Patricia Anne zu Hohenlohe-Waldenburg-Schillingsfürst was an American film actress of the late 1930s.

Early life

Wilder was born on September 8, 1913, in Macon, Georgia. She was a daughter of Oscar Owen Wilder and Laura Bryant Wilder. She grew up with 12 brothers and sisters.

Career

She made her way to Hollywood via New York City by the mid-1930s to pursue a career in acting. She had first worked as a showgirl for Bob Hope while in New York City, in the Palace Theater.
She received her first film role in 1936, having a minor part alongside James Stewart in Speed. She followed this with two uncredited roles that same year, as well as a credited role alongside Gloria Stuart and Lee Tracy in Wanted! Jane Turner. She stayed in close alliance with Bob Hope, working for him on radio shows during her entire career, and had her first film role alongside him in the 1936 film Walking on Air.
She had two film appearances in 1937, the first in a minor role in the film New Faces of 1937, which starred Milton Berle and Joe Penner, among others, and the second in On Again-Off Again alongside Marjorie Lord and Robert Woolsey. In 1938 she had minor roles in four films, the biggest of which was My Lucky Star, starring Buddy Ebsen and Cesar Romero, along with a Shirley Temple film, Little Miss Broadway. Her last film was Bob Hope's Thanks for the Memory, starring Bob Hope and Shirley Ross.
She acquired the nickname "Honeychile" from her habit of referring to people by this name.

Later years and death

In 1935, she married reporter Robin "Curly" Harris.

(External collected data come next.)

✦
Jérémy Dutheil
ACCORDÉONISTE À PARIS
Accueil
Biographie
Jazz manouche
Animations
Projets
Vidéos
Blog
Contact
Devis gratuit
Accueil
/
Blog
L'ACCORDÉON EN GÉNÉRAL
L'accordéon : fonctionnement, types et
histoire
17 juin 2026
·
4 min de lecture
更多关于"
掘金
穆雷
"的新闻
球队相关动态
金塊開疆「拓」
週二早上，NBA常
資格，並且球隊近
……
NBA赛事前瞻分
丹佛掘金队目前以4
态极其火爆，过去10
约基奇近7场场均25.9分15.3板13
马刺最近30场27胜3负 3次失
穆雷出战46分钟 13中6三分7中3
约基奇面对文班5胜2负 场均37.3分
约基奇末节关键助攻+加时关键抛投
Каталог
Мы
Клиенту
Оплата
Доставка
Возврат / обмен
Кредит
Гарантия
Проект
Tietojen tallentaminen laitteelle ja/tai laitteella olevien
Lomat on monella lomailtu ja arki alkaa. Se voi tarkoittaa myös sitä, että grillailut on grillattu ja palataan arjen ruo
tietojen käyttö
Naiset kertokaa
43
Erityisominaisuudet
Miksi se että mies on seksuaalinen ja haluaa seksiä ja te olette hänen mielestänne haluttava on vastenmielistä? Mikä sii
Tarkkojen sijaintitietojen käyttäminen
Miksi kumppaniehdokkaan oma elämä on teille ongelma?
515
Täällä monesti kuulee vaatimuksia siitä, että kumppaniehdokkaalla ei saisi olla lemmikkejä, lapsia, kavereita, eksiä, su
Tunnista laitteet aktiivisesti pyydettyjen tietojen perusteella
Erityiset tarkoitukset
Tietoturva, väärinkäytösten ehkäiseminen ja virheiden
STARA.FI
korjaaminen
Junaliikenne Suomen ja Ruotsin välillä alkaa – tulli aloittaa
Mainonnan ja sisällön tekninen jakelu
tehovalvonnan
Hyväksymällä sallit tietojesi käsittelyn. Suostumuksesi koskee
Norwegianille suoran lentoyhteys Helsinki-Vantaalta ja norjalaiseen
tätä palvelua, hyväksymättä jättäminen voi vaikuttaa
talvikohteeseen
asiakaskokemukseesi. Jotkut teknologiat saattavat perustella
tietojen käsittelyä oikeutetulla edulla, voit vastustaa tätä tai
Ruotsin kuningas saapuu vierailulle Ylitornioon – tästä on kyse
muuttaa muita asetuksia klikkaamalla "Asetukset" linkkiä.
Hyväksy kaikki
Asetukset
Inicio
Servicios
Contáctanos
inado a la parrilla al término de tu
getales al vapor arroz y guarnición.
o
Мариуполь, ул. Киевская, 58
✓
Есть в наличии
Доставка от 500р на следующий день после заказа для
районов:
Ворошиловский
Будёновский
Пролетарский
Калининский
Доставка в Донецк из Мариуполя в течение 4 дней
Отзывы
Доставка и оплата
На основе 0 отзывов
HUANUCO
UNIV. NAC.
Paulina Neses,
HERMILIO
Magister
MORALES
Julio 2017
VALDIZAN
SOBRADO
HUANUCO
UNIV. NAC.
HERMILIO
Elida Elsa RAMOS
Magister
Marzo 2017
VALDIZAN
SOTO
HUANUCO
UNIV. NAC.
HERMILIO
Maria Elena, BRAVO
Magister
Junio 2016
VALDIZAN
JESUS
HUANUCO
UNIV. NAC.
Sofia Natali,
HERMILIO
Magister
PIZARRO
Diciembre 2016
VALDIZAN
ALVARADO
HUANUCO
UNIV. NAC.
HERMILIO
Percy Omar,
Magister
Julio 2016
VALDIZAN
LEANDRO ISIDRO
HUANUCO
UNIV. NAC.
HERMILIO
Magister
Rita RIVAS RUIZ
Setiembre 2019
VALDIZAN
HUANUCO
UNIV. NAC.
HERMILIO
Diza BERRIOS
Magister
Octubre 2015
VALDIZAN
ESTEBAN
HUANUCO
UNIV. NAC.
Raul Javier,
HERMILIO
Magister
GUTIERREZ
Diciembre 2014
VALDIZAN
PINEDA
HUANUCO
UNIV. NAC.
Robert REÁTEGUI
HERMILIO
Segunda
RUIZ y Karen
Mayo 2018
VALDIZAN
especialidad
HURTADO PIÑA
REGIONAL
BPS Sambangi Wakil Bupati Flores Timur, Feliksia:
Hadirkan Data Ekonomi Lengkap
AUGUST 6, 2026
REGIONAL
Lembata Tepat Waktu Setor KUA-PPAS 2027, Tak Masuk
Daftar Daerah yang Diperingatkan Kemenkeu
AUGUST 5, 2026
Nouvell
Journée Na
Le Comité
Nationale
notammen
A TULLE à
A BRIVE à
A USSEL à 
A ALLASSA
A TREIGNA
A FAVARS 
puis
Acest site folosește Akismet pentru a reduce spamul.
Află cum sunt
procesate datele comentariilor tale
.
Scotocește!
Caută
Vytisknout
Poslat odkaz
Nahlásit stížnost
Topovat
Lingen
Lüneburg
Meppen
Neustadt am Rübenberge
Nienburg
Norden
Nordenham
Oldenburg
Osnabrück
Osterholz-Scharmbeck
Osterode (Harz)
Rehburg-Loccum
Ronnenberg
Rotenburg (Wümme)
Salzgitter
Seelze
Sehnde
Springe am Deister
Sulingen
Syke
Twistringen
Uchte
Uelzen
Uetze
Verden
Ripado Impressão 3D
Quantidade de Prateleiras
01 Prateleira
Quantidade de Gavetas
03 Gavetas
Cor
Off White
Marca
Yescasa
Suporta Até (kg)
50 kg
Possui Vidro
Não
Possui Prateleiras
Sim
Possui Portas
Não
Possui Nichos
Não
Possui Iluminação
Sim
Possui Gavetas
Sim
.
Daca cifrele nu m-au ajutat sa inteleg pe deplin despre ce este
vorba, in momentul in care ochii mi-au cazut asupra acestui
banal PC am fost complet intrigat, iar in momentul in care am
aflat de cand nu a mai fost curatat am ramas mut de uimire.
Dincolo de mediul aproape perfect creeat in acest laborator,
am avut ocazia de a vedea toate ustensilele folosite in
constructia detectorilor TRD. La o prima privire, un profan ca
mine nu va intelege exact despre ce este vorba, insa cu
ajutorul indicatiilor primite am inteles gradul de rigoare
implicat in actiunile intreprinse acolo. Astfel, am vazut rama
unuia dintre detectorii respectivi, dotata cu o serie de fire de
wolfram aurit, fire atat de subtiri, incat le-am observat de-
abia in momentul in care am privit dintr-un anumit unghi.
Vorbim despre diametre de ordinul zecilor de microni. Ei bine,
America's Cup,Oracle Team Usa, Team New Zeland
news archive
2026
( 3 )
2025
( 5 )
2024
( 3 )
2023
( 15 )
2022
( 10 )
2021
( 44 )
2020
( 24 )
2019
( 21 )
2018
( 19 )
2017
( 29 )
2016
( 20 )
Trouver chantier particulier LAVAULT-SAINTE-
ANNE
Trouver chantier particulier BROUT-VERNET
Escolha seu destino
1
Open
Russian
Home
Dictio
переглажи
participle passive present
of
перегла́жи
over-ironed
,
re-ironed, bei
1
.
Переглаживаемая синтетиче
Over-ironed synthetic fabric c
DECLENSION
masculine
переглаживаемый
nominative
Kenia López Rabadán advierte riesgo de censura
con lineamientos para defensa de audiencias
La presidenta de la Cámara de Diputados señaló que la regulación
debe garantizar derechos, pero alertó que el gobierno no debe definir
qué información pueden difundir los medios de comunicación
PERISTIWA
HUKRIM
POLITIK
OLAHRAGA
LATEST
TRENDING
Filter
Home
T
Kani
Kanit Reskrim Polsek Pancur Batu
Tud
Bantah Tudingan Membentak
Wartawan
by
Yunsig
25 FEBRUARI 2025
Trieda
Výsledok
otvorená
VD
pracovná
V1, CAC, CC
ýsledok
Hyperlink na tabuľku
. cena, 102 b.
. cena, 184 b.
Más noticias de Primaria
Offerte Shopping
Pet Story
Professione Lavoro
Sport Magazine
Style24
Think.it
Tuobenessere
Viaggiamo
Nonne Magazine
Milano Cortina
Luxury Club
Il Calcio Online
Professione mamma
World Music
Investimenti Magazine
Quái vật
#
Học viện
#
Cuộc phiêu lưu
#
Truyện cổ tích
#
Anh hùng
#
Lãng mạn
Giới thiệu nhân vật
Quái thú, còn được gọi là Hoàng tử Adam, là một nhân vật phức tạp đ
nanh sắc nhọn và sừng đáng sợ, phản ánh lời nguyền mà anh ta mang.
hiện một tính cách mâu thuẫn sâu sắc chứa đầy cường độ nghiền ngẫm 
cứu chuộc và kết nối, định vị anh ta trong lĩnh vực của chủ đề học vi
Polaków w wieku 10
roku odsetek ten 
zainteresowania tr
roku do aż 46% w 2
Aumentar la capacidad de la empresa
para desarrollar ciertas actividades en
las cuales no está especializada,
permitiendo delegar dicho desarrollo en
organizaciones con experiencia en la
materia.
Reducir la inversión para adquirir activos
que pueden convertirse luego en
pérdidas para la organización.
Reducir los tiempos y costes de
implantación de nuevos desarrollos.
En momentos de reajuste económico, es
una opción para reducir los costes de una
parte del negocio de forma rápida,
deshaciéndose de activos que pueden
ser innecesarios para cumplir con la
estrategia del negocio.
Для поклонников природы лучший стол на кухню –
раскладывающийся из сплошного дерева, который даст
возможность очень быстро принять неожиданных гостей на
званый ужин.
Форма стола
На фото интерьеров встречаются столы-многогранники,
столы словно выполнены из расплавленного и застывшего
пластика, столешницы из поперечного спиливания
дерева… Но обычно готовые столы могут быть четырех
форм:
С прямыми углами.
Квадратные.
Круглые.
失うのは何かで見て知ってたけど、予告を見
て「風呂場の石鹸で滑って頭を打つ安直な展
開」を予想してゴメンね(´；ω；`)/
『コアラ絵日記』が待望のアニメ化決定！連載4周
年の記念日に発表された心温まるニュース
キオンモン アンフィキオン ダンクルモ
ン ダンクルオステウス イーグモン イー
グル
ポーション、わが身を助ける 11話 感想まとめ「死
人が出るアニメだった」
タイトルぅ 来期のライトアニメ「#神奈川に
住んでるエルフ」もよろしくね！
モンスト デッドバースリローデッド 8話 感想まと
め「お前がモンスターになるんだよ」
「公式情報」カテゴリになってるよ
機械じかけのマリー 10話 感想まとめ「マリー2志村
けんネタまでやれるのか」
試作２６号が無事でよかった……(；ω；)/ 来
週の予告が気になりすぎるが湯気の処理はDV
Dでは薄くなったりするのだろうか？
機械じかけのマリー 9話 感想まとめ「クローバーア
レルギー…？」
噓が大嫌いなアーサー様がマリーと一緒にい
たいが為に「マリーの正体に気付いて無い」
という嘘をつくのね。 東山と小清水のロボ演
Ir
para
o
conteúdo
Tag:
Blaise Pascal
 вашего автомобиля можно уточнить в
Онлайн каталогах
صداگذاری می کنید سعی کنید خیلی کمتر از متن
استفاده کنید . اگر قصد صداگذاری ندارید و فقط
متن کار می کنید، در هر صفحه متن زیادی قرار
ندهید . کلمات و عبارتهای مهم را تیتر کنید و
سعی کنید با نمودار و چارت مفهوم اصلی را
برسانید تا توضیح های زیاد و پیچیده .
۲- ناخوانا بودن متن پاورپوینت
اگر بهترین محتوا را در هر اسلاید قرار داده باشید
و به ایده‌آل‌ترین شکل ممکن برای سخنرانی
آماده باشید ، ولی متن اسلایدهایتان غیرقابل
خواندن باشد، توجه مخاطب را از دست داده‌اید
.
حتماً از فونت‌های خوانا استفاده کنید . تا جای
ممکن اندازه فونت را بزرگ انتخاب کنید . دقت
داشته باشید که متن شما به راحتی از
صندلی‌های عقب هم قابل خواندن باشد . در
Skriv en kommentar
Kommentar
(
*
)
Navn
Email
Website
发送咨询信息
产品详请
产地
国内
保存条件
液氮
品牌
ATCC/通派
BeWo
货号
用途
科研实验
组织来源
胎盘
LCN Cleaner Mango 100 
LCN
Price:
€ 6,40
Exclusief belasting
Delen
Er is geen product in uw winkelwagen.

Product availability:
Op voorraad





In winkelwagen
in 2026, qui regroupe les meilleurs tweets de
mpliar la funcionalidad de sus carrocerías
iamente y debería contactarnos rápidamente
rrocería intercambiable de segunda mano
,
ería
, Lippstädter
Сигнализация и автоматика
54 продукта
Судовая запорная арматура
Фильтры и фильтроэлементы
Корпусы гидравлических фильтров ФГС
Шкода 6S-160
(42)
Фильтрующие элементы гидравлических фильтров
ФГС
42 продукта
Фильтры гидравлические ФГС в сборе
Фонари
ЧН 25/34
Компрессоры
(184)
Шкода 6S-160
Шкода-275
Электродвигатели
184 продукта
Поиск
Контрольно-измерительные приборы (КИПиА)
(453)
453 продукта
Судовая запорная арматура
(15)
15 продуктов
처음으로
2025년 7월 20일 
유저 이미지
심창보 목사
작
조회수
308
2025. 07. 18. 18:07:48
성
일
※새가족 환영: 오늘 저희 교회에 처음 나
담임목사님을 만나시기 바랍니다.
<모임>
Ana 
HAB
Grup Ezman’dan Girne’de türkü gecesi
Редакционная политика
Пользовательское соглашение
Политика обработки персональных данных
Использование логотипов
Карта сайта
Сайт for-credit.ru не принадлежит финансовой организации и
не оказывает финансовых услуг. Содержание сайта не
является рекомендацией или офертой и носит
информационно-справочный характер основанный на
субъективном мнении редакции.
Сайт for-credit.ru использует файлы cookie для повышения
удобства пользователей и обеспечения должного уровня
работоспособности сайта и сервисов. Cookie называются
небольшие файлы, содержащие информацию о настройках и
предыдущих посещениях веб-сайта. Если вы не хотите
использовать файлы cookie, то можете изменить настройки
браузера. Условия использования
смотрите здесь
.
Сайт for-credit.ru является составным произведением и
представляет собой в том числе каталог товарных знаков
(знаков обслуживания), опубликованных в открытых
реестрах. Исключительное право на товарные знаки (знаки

Her second husband was Albert Cernadas, an Argentine millionaire, whom she wed in 1941.
For a time in the 1940s she was in a relationship with King Farouk of Egypt, who she stated in an interview that of all her lovers, he was the one who had the best sense of humour and made her laugh the most.
On 21 May 1951 in Greenwich, Connecticut, she married her third husband, Prince Alexander zu Hohenlohe-Waldenburg-Schillingsfürst. He was a son of Austrian diplomat Prince Alfred of Hohenlohe-Schillingsfürst and the former Catharine Britton of Washington D.C.. They remained married until his death in 1984.
Honeychile died in New York City in 1995.